### [Task objective]
Output the line with "メールアドレス 再入力欄 (必須)" and every following line to the end of the material, exactly as they appear.
Segment Start: Dataset records
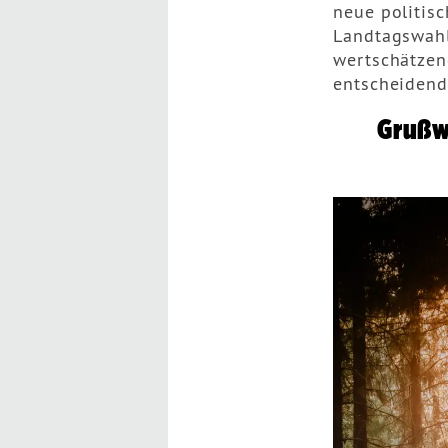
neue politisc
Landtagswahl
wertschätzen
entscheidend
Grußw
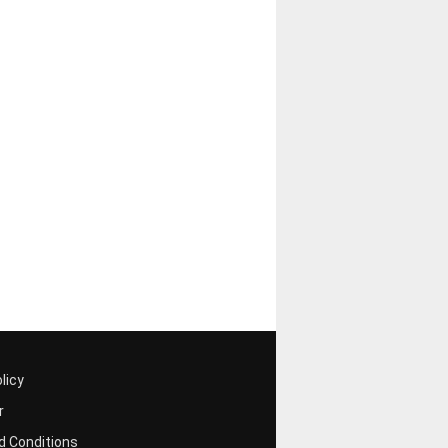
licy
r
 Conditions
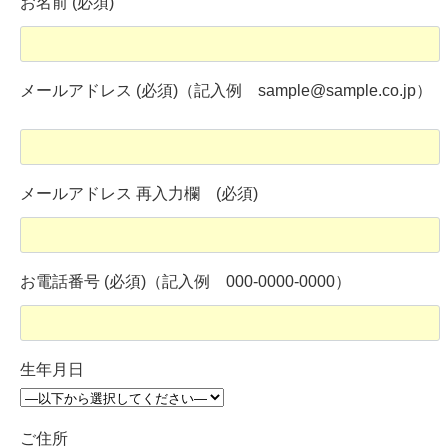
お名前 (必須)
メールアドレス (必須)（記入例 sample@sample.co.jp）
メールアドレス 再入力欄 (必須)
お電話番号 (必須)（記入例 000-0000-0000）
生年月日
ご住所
Segment End: Dataset records
### [Answer box]
メールアドレス 再入力欄 (必須)
お電話番号 (必須)（記入例 000-0000-0000）
生年月日
ご住所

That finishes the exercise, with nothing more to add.